Farmers livelihoods are not a political stunt

Why is stopping theft a stunt?

Once again MLA Peter Crisp shows just how clearly he is out of touch. The Royal Commission called by the South Australian Government into damning allegations of water theft is reduced by Crisp, as reported in the Sunraysia Daily November 27, to a mere stunt. 

Why is it a stunt to stop the rorting of our rivers, and to oppose the absurdly costly $500m Broken Hill pipeline that’s designed to disguise the disaster that is the destruction of the Darling River? The South Australian Royal Commission into the implementation of the Murray-Darling Basin Plan provides a full-blooded investigation to the problems on the river and is long overdue.

As so many people know, there is a disturbing list of allegations that have emerged over the past six months. These allegations came to light thanks to the hard work of farmers, community members, environment groups and the media, while national and state regulators and most importantly our representatives, Nationals MP Andrew Broad and Crisp have been notably absent. Former Deputy Prime Minister Joyce laughed off “the theft” in Shepparton. He laughed off theft involving millions if not billions of taxpayer dollars. Some joke, especially as he’s the Deputy Prime Minister of this land.

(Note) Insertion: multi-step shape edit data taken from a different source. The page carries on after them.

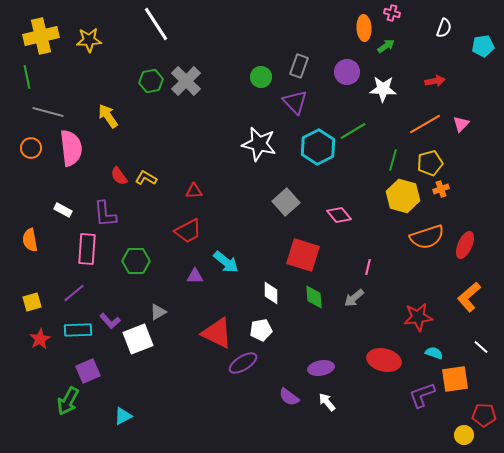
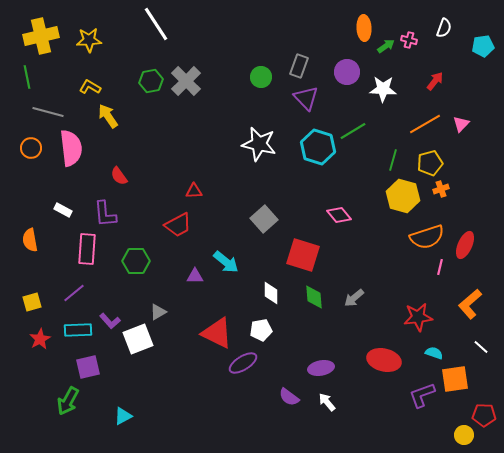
pink cross at (392, 13): moved 17 px right, 27 px down
red arrow at (435, 81): rotated 42 degrees counterclockwise
purple triangle at (295, 102): moved 11 px right, 4 px up
cyan hexagon at (318, 147): rotated 16 degrees counterclockwise
yellow L-shape at (146, 178): moved 56 px left, 91 px up
gray square at (286, 202): moved 22 px left, 17 px down
red trapezoid at (188, 231): moved 10 px left, 6 px up
pink line at (368, 267): moved 72 px right
orange L-shape at (469, 297): moved 1 px right, 7 px down
purple square at (88, 371): moved 4 px up; rotated 10 degrees clockwise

Understanding what is going wrong with how governments and authorities are managing rivers, and why rogue vested interests are being allowed to undermine the health of our rivers, against the needs of community irrigators, and our general wellbeing and success, is essential. It is not a stunt, and what a shame that these are the only words we’ve heard from our National Party member.

What is disappointing is that it has been left to a State Government to convene such an inquiry and it begs the question of Mr Crisp and Mr Broad, why avoid public scrutiny?